1939年9月5日に第2次世界大戦の勃発、1941年12月7日に太平洋戦争の勃発、1945年8月14日に太平洋戦争の終了といったように、不景気と戦争に明け暮れた時代でした。
(2)小売業の動向
1920年代から30年代にかけて熱狂的といえるくらい拡大したチェーンでも、40年代は停滞もしくは縮小をすることがありました。これはとりもなおさず、暗黒の木曜日と第2次世界大戦によるものです。経営基盤の地固めや、店舗に人員を配置することが不可能であったこともあげられています。
(3)ゼネラル・マーチャンダイズ・ストア
1902年創業の総合衣料品のチェーン・ストアである「J.C.ペニー(J.C.Penny)」は、都市化の発展と共に、農村部中心のメール・オーダー・ハウスから店舗販売に転換した代表的な企業です。

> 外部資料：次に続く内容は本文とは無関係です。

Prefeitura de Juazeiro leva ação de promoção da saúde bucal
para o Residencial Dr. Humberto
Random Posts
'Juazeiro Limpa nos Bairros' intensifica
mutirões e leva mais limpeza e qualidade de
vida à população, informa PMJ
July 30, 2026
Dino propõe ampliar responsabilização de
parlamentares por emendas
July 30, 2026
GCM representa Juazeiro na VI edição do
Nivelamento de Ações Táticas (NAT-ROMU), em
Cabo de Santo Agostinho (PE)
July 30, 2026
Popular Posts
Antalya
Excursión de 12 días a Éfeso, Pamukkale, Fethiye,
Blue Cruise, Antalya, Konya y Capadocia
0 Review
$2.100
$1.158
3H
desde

その発展を皮切りに、衣料品からGMSへと転換する企業が他にも現れ始めました。「シアーズ」が1925年、「モンゴメリーワード」が1927年に出店を開始し、GMS時代の幕開けとなりました。
(4)ボランタリー・チェーンの組織化
チェーン・ストアの発展は、独立小売店に大きな影響を与えました。一部の小売業者は自営のための組織づくりを行いはじめたのです。小売業者の組織化としては、「コーペラティブ・チェーン」と呼ばれる形はありました。

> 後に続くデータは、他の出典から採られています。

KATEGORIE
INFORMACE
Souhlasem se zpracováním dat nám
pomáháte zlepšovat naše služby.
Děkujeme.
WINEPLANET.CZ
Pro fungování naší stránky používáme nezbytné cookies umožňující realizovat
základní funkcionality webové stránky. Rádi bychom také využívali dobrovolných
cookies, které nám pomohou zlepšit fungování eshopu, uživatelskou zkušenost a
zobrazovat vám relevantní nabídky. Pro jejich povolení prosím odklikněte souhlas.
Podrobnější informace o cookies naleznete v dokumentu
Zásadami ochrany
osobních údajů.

しかし、むしろ活発な動きを示したのが、卸売業者が中心となって組織化を行った「ボランタリー・チェーン」でした。1926年にIGC、1931年に「レッド・アンド・ホワイト(Red and White)」等がありましたが、食品の分野だけしか成功しませんでした。その流れにより、チェーン・ストア反対運動が発展しました。
(5)マイケル・カレンがスーパー・マーケット(SM)を創造
アメリカの大恐慌の最中に生まれたのが、1930年のマイケル・カレンによるスーパー・マーケットの第1号である「キング・カレン(King Kullen)」です。彼はセルフ・サービス方式を採用し、お客様が商品を自由に選択してもらうという楽しさを提供する一方、スタッフを最小限にとどめ、最低のマージンで、最高の回転率をあげることにより、最大の利益をあげるシステムを創造しました。
マイケル・カレンは、自ら世界最大の価格破壊者と名乗ったほどであり、大恐慌のあおりで買物に苦労している国民を救ったのでした。これに影響され、1936年に「A&P」がスーパー・マーケットに転換したのをはじめ、「クローガー(Kroger)」やその他の大手食品チェーンも続々と転向をしていきました。
(6)ロビンソン・パットマン法
チェーン・ストアに反対する運動は、1930年代にもっとも激しくなり、議会においても調査が実施され、1936年7月に「ロビンソン・パットマン法」が制定されました。大量仕入にともなう割引に関しては、次の点に要点がおかれました。
(クレイトン法の修正点)
1.大量仕入にともなう割引は、大量仕入によって売手側にもたらされた節約額に見合う程度以下の場合に限って認められること。
2.このような節約額に見合う割引であっても、その割引の上限が売手側の得意先業者のうちあまりに少数の者のみに得られる場合には、連邦通商委員会が聴聞を行った上で禁止し得ること。
(新規に設けられた要点)
1.宣伝奨励金及びその他の得意先業者に対する支払金が、すべての得意先業者にとって「適度に均等な条件」で支払われるようにしなければ、実質的にこれを禁止する。
2.買い付け業者に対する「仲介料の支払い」、または「仲介料に相当するもの」の支払いを、例え売手側が買い付け業者との直接取引によって、この仲介料相当分を節約した場合であっても禁止する。